У Ванечки в Москве сыночек остался Андрюшенька, уже опосля его (жирно зачеркнуто) рожденный. И не видел Ванюшка сыночка сваво родного ни разочка. От его имени весточку в Москву отписала, что жив-здоров, но снова не ведаю, дошла ли до супружницы его законной та весточка. Но знаю, когда война скоро кончится и разобьем мы фашистов проклятых, то Бог даст вернуться Ванечке в Москву-столицу и увидеть сваво сыночку. А там уж Бог даст и вам с ним когда-нибудь свидеться. Ладанку свою Ванечка для тебя оставил, про Дашеньку он тогда и ведать не ведал, вот тебе на память и отрядил. Уж вернешься, так с сеструшкою поделите вещицу отцовскую, пока ж на груди с крестом рядом ее ношу и снимать не думаю.

Добрый человек, нас в госпитале вылечивший, обещался передать тебе письмецо мое точно в рученьки, а коли не отыщет тебя, так сжечь и по ветру развеять. Оттого и пишу без утайки. Не суди свою мамку, сынушка. Грех свой изменнический признаю. Но, Бог, меня и девочку мою спасший, знает, что есть на свете такой грех, что и не грех вовсе, и всю жизнь мою беспросветную любила я толечки Ванечку.

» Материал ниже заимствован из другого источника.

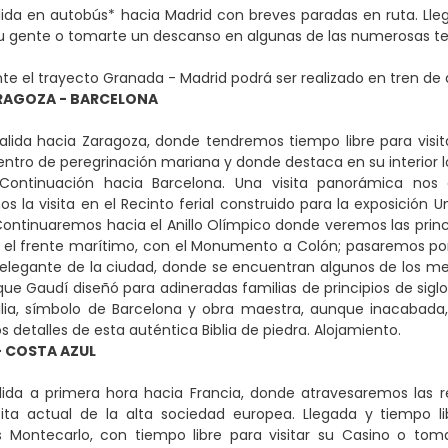
ida en autobús* hacia Madrid con breves paradas en ruta. Llegad
u gente o tomarte un descanso en algunas de las numerosas ter
e el trayecto Granada - Madrid podrá ser realizado en tren de a
RAGOZA - BARCELONA
lida hacia Zaragoza, donde tendremos tiempo libre para visitar
ntro de peregrinación mariana y donde destaca en su interior l
 Continuación hacia Barcelona. Una visita panorámica nos
la visita en el Recinto ferial construido para la exposición Un
ontinuaremos hacia el Anillo Olímpico donde veremos las princip
el frente marítimo, con el Monumento a Colón; pasaremos por el
elegante de la ciudad, donde se encuentran algunos de los me
que Gaudí diseñó para adineradas familias de principios de siglo
lia, símbolo de Barcelona y obra maestra, aunque inacabada,
 detalles de esta auténtica Biblia de piedra. Alojamiento.
 COSTA AZUL
lida a primera hora hacia Francia, donde atravesaremos las r
cita actual de la alta sociedad europea. Llegada y tiempo l
Montecarlo, con tiempo libre para visitar su Casino o toma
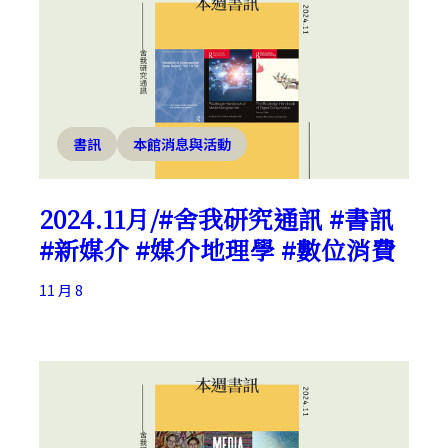
書訊
本館消息與活動
2024.11月/#舍我研究通訊 #書訊
#新媒介 #媒介地理學 #數位消費
11 月 8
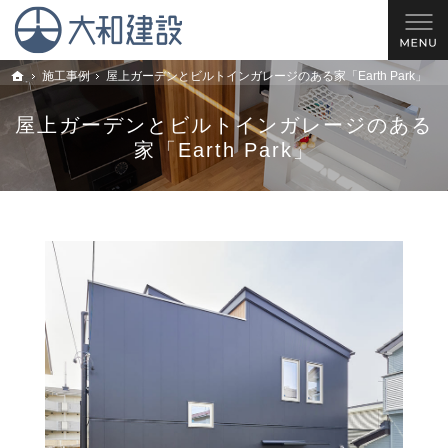
理想の住宅を建てるお手伝い。西尾市・安城市・岡崎市の新築戸建てやリフォームのこと
西尾市の工務店 大和建設｜安城市・岡崎市の新築戸建てやリフォームならお任せ
施工事例
屋上ガーデンとビルトインガレージのある家「Earth Park」
トップ
屋上ガーデンとビルトインガレージのある
家「Earth Park」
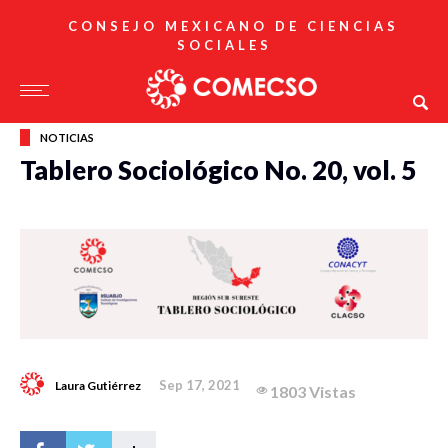
CONSEJO MEXICANO DE CIENCIAS
SOCIALES
NOTICIAS
Tablero Sociológico No. 20, vol. 5
Sep 17, 2021
Laura Gutiérrez
1803 Vistas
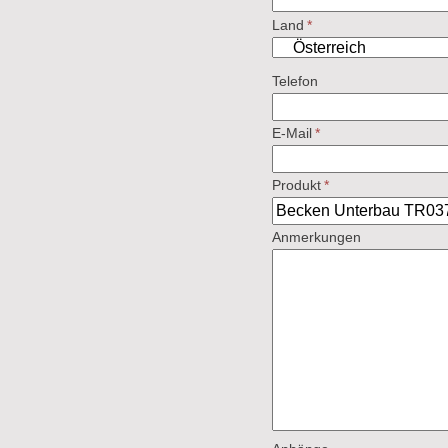
Land
*
Telefon
E-Mail
*
Produkt
*
Anmerkungen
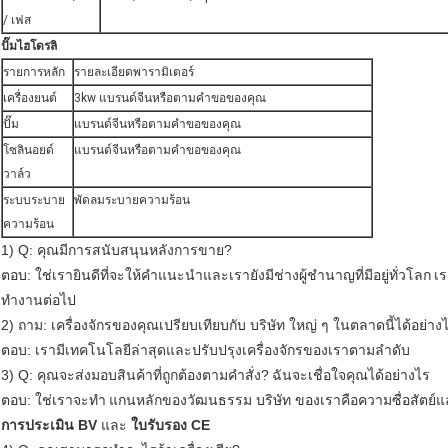
/ เฟส
ปั๊มไฮโดรลิ
รายการหลัก
รายละเอียดพารามิเตอร์
เครื่องยนต์
3kw แบรนด์จีนหรือตามคำขอของคุณ
ปั๊ม
แบรนด์จีนหรือตามคำขอของคุณ
โซลินอยด์
แบรนด์จีนหรือตามคำขอของคุณ
วาล์ว
ระบบระบาย
พัดลมระบายความร้อน
ความร้อน
1) Q: คุณมีการสนับสนุนหลังการขาย?
ตอบ: ใช่เรายินดีที่จะให้คำแนะนำและเรายังมีช่างผู้ชำนาญที่มีอยู่ทั่วโลก
เร
ทำงานต่อไป
2) ถาม: เครื่องจักรของคุณเปรียบเทียบกับ บริษัท ใหญ่ ๆ ในตลาดนี้ได้อย่าง
ตอบ: เรามีเทคโนโลยีล่าสุดและปรับปรุงเครื่องจักรของเราตามลำดับ
3) Q: คุณจะส่งมอบสินค้าที่ถูกต้องตามคำสั่ง?
ฉันจะเชื่อใจคุณได้อย่างไร
ตอบ: ใช่เราจะทำ
แกนหลักของวัฒนธรรม บริษัท ของเราคือความซื่อสัตย์แ
การประเมิน BV
และ
ใบรับรอง CE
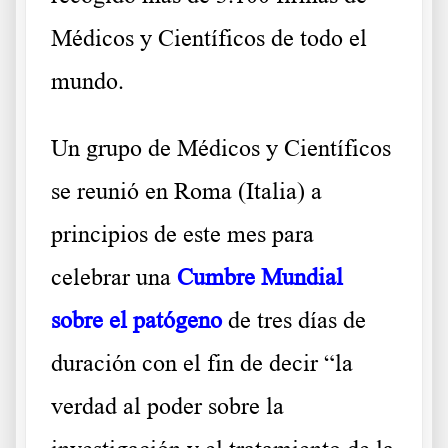
Médicos y Científicos de todo el
mundo.
Un grupo de Médicos y Científicos
se reunió en Roma (Italia) a
principios de este mes para
celebrar una
Cumbre Mundial
sobre el patógeno
de tres días de
duración con el fin de decir “la
verdad al poder sobre la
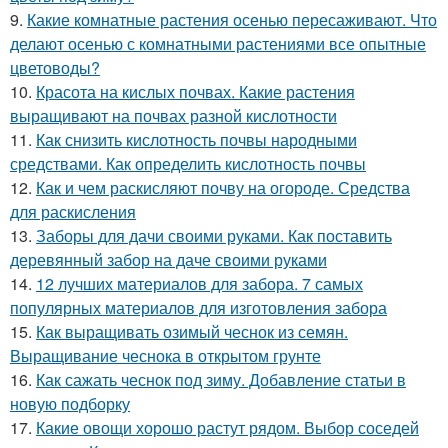
9.
Какие комнатные растения осенью пересаживают. Что
делают осенью с комнатными растениями все опытные
цветоводы?
10.
Красота на кислых почвах. Какие растения
выращивают на почвах разной кислотности
11.
Как снизить кислотность почвы народными
средствами. Как определить кислотность почвы
12.
Как и чем раскисляют почву на огороде. Средства
для раскисления
13.
Заборы для дачи своими руками. Как поставить
деревянный забор на даче своими руками
14.
12 лучших материалов для забора. 7 самых
популярных материалов для изготовления забора
15.
Как выращивать озимый чеснок из семян.
Выращивание чеснока в открытом грунте
16.
Как сажать чеснок под зиму. Добавление статьи в
новую подборку
17.
Какие овощи хорошо растут рядом. Выбор соседей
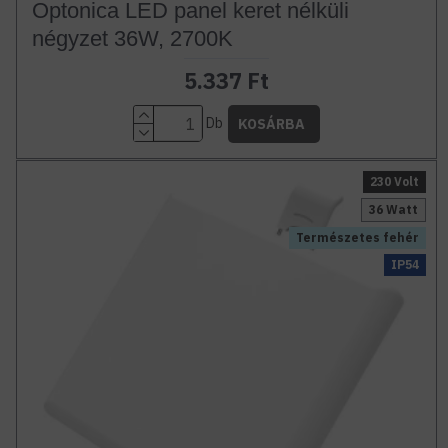
Optonica LED panel keret nélküli
négyzet 36W, 2700K
5.337 Ft
Db
KOSÁRBA
230 Volt
36 Watt
Természetes fehér
IP54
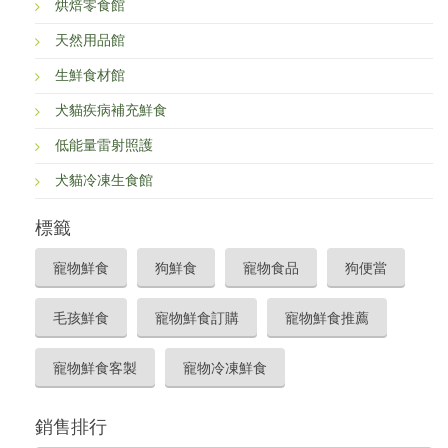
烘焙零食館
天然用品館
生鮮食材館
犬貓疾病補充鮮食
低能量雷射照護
犬貓冷凍生食館
標籤
寵物鮮食
狗鮮食
寵物食品
狗便當
毛孩鮮食
寵物鮮食訂購
寵物鮮食推薦
寵物鮮食客製
寵物冷凍鮮食
銷售排行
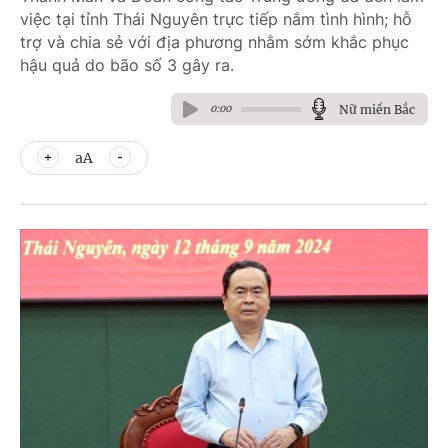
việc tại tỉnh Thái Nguyên trực tiếp nắm tình hình; hỗ
trợ và chia sẻ với địa phương nhằm sớm khắc phục
hậu quả do bão số 3 gây ra.
Nữ miền Bắc
0:00
aA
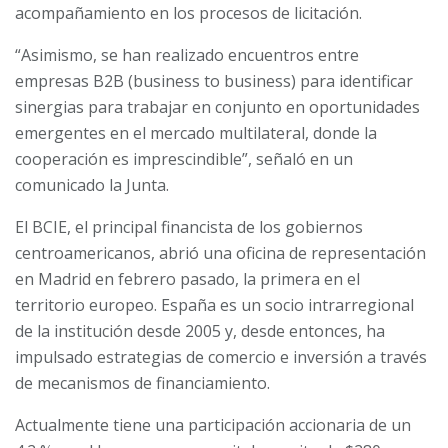
acompañamiento en los procesos de licitación.
“Asimismo, se han realizado encuentros entre
empresas B2B (business to business) para identificar
sinergias para trabajar en conjunto en oportunidades
emergentes en el mercado multilateral, donde la
cooperación es imprescindible”, señaló en un
comunicado la Junta.
El BCIE, el principal financista de los gobiernos
centroamericanos, abrió una oficina de representación
en Madrid en febrero pasado, la primera en el
territorio europeo. España es un socio intrarregional
de la institución desde 2005 y, desde entonces, ha
impulsado estrategias de comercio e inversión a través
de mecanismos de financiamiento.
Actualmente tiene una participación accionaria de un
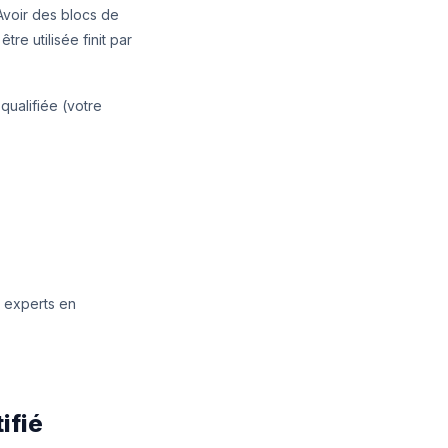
Avoir des blocs de
re utilisée finit par
ualifiée (votre
 experts en
ifié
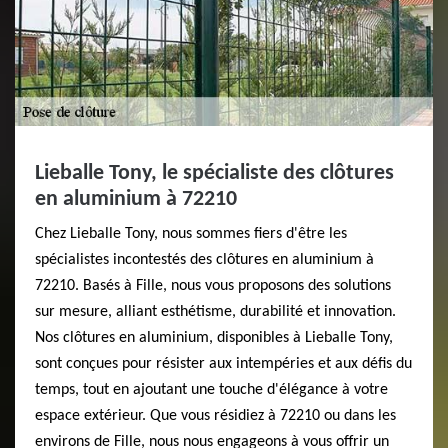
Lieballe Tony, le spécialiste des clôtures
en aluminium à 72210
Chez Lieballe Tony, nous sommes fiers d'être les
spécialistes incontestés des clôtures en aluminium à
72210. Basés à Fille, nous vous proposons des solutions
sur mesure, alliant esthétisme, durabilité et innovation.
Nos clôtures en aluminium, disponibles à Lieballe Tony,
sont conçues pour résister aux intempéries et aux défis du
temps, tout en ajoutant une touche d'élégance à votre
espace extérieur. Que vous résidiez à 72210 ou dans les
environs de Fille, nous nous engageons à vous offrir un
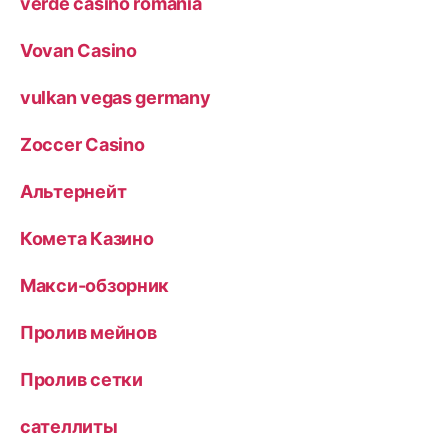
verde casino romania
Vovan Casino
vulkan vegas germany
Zoccer Casino
Альтернейт
Комета Казино
Макси-обзорник
Пролив мейнов
Пролив сетки
сателлиты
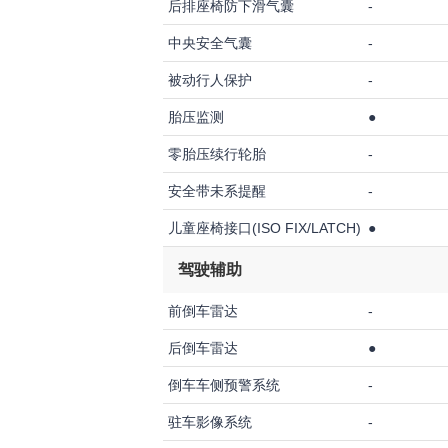
后排座椅防下滑气囊
-
中央安全气囊
-
被动行人保护
-
胎压监测
●
零胎压续行轮胎
-
安全带未系提醒
-
儿童座椅接口(ISO FIX/LATCH)
●
驾驶辅助
前倒车雷达
-
后倒车雷达
●
倒车车侧预警系统
-
驻车影像系统
-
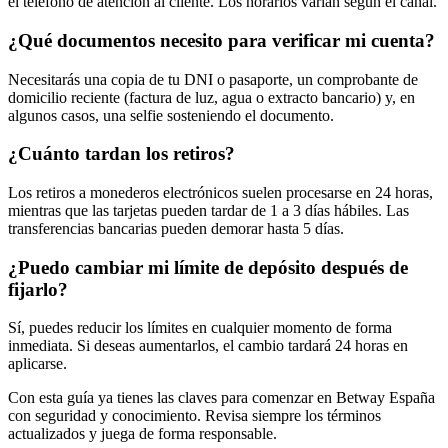
el teléfono de atención al cliente. Los horarios varían según el canal.
¿Qué documentos necesito para verificar mi cuenta?
Necesitarás una copia de tu DNI o pasaporte, un comprobante de
domicilio reciente (factura de luz, agua o extracto bancario) y, en
algunos casos, una selfie sosteniendo el documento.
¿Cuánto tardan los retiros?
Los retiros a monederos electrónicos suelen procesarse en 24 horas,
mientras que las tarjetas pueden tardar de 1 a 3 días hábiles. Las
transferencias bancarias pueden demorar hasta 5 días.
¿Puedo cambiar mi límite de depósito después de
fijarlo?
Sí, puedes reducir los límites en cualquier momento de forma
inmediata. Si deseas aumentarlos, el cambio tardará 24 horas en
aplicarse.
Con esta guía ya tienes las claves para comenzar en Betway España
con seguridad y conocimiento. Revisa siempre los términos
actualizados y juega de forma responsable.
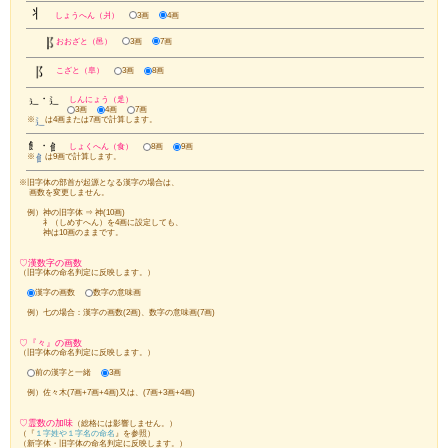
⇒
『
五格
』から探す！
⇒
『
陰陽五行
』から探す！
あなたの苗字に最適な画数を探せますよ♪
☆スポンサード リンク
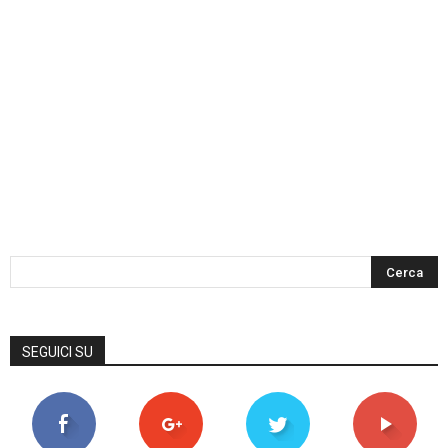
SEGUICI SU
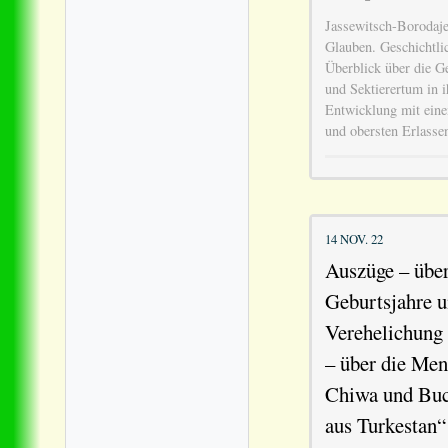
Jassewitsch-Borodaj
Glauben. Geschichtlic
Überblick über die G
und Sektierertum in i
Entwicklung mit ein
und obersten Erlassen
14 NOV. 22
Auszüge – übe
Geburtsjahre u
Verehelichung 
– über die Men
Chiwa und Buc
aus Turkestan“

Летом сорок второго родила я Дашеньку. Так и виновна я в грехе смертном, и не виновна вовсе. И ежели Господь уберег нас с Дашенькой, то и никто не судья мне более. Только ты, сыночка, мне судья. Ежели вернешься и скажешь, что ничего и не было, или и вовсе ничего не скажешь, вид сделаешь, что письмецо это до тебя не дошло, или ежели письмецо и вза­правду тебя не отыщет, то, значится, так и быть тому. Значится, ты решил или Господь так рассудил, что тайна моя во мне и умереть должна. И в таком разе тайну свою никому я не открою боле, даже Дашеньке. Пусть думает, что она Дарья Макаровна.

Разбивай фашистов-иродов. Возвращайся в дом родной. И заживем лучше прежнего. А до твово и Петенькиного возвращения всех деточек сберегу, выкормлю. Сама есть-пить не стану, а деточек подыму. И вас с братиком дождусь. И, глядишь, Господь даст дождаться и Ванечку.

Только будь живым, сынушка. Только живым будь!

Низко кланяюсь тебе, мамка твоя, Никифорова, урожденная Новикова, Варвара Степановна.